__Directions for this task__: Which lines of the data below include the string "levels"? Return each of them.

__Records excerpted from a collection__:

⟨

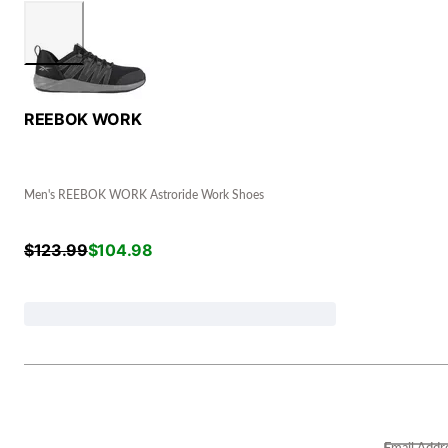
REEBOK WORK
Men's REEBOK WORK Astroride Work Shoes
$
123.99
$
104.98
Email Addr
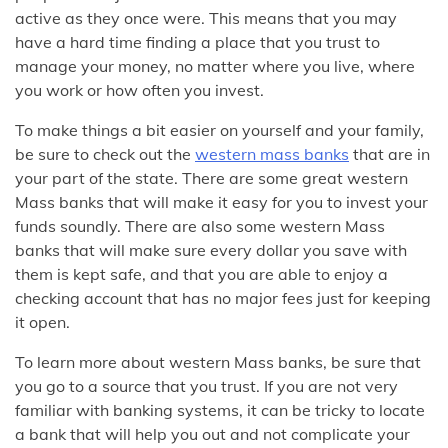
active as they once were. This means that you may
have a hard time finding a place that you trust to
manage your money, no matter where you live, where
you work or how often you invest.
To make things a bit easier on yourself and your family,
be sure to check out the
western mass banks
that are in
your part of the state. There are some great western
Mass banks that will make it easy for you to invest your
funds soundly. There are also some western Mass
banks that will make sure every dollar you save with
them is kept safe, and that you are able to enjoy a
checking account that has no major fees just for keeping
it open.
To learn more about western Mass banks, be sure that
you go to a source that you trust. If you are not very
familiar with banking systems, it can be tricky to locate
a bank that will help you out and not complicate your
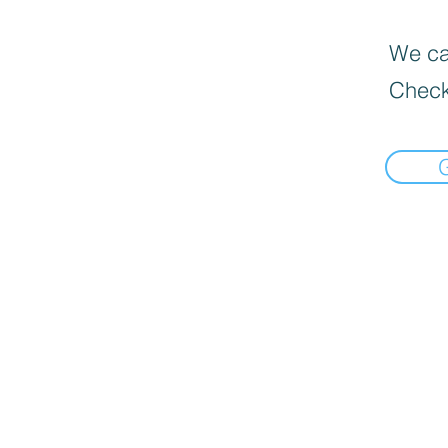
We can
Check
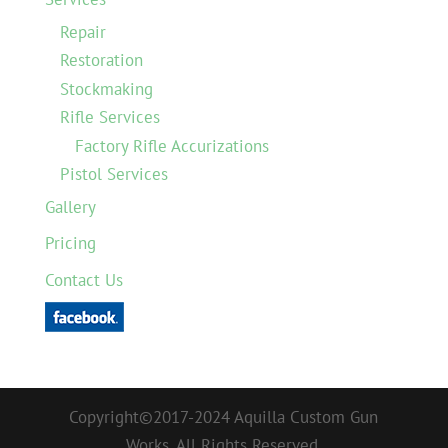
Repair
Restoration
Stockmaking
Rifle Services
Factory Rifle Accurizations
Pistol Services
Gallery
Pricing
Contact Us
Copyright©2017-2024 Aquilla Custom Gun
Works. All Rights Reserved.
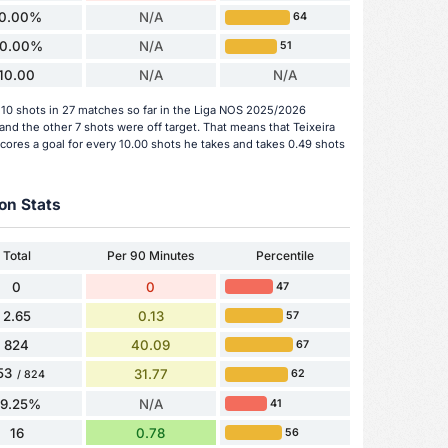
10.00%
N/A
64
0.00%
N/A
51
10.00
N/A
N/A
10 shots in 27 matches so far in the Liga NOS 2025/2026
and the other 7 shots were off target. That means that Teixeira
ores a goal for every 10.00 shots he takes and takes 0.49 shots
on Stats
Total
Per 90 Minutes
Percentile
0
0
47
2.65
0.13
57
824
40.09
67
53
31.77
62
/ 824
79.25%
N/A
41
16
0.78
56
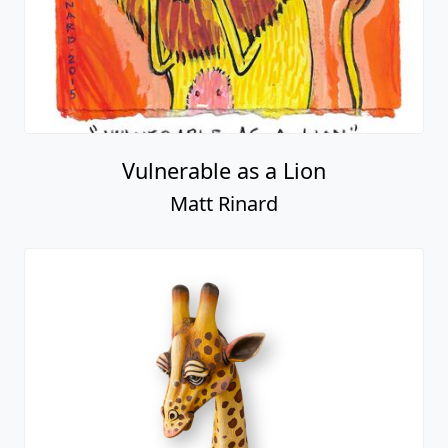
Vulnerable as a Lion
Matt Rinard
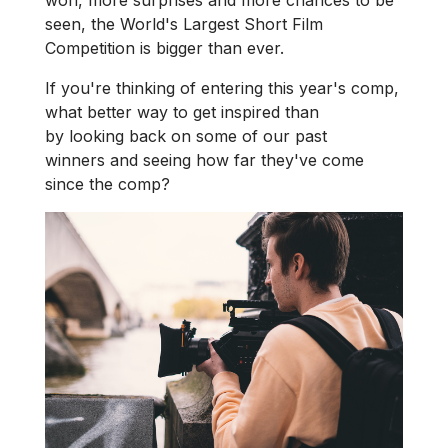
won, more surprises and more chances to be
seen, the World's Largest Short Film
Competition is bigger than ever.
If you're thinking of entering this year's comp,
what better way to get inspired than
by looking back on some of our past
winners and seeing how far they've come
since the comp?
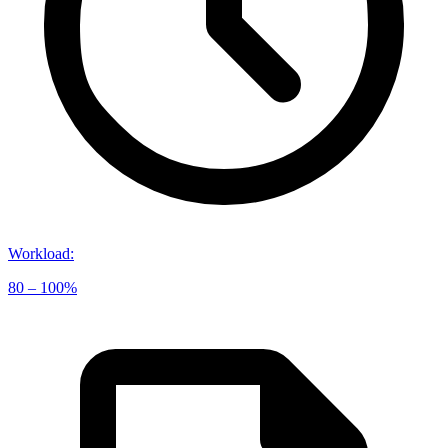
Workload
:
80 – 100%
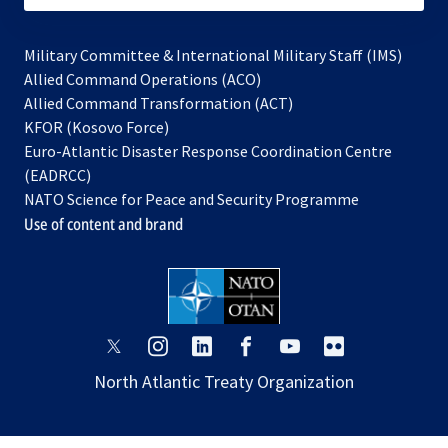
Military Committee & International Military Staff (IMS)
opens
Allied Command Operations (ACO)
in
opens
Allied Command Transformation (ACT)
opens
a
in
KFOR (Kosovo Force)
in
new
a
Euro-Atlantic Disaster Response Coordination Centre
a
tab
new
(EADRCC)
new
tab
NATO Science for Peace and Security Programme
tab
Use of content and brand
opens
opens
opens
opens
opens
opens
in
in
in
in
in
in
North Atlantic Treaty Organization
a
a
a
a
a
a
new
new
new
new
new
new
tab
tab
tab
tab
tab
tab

⟩
⟨

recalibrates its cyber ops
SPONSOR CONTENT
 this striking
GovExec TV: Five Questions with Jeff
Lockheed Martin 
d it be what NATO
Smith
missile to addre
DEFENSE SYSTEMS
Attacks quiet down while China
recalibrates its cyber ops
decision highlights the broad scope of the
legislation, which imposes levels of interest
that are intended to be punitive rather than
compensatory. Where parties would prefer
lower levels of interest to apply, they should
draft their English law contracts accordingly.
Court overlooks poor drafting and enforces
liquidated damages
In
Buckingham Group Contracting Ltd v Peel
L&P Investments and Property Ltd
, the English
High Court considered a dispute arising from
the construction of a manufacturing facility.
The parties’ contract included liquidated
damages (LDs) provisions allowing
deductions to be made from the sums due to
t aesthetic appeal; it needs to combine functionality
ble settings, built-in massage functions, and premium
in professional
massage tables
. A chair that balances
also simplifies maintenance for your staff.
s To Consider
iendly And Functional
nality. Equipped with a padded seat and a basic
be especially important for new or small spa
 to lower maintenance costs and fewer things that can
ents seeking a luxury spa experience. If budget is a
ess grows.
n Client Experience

⟩

__Exercise output__:
legislation, which imposes levels of interest
lower levels of interest to apply, they should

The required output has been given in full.